Viernes, 9 de diciembre de 2016

| 2007/05/29 00:00

La hora de los candidatos

La prueba más dura a superar que tiene el PLC es como jugar en las elecciones presidenciales del año 2010.

Rafael Pardo, serio aspirante a suceder al presidente Álvaro Uribe a nombre del Partido Liberal.

Para esto ya empiezan hacer carrera el ex ministro Rafael Pardo y el ex congresista Rodrigo Rivera, quienes han rechazado toda clase de ofrecimientos para no inhabilitarse y en este caso suena también el nombre de Alfonso Gómez Méndez, quien quiso participar en la pasada consulta del liberalismo para escoger candidato a la presidencia, pero por no ser claro en su discurso no despertó ninguna simpatía, ya que el planteamiento que presentó fue más propio de una persona que aspiraba a la vicepresidencia de Horacio Serpa que el de un pre candidato a la presidencia.

Aunque no se ha definido nada aún, el liberalismo no descarta la idea de una posible alianza con Cambio Radical para apoyar una eventual candidatura de Germán Vargas Lleras, quien tendría que someter su nombre a la consulta del partido para escoger candidato. Lo mismo haría el ex presidente César Gaviria en caso de que decida someterse a la voluntad de la ciudadanía liberal. Hasta el momento el ha dicho tajantemente que no está interesado en esto, pero entendiendo que muchas veces las voluntades políticas sobrepasan las personales podría darse el escenario de Gaviria repita candidatura.
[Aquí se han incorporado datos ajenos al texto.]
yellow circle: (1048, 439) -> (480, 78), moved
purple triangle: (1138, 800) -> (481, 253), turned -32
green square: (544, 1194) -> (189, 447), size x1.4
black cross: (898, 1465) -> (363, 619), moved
Para esto falta mucho camino por recorrer dice Jaime Hernández, secretario de juventudes, y demasiado por trabajar, pero lo cierto es que el PLC debe comenzar por reconstruirse y muchas cosas tendrán que cambiar ahora que empieza una etapa de transición entre el serpismo y el gavirismo, pero no por esto el PLC ha dejado de despertar simpatías en los otros partidos políticos a la hora de hacer alianzas, ni deja de ser un ejercicio interesante para quienes han trabajado dentro de su estructura, como es el caso de Manuel Sanabria, un joven de 21 años de edad, quien desde niño ha sido funcionario del PLC y a sus 10 años de edad tuvo su primer trabajo como patinador, pasando por ser lustrabotas, mensajero, hasta llegar a ser asesor de la unidad territorial del PLC. Todo este recorrido laboral que ha hecho dentro del liberalismo y el que orgullosamente muestra como ejemplo de superación, le ha servido para entender que en Colombia aún vale la pena trabajar por la reconstrucción de las estructuras políticas y que si el PLC toma decisiones arriesgadas pero lo hace de manera responsable, puede volver a ser opción de poder.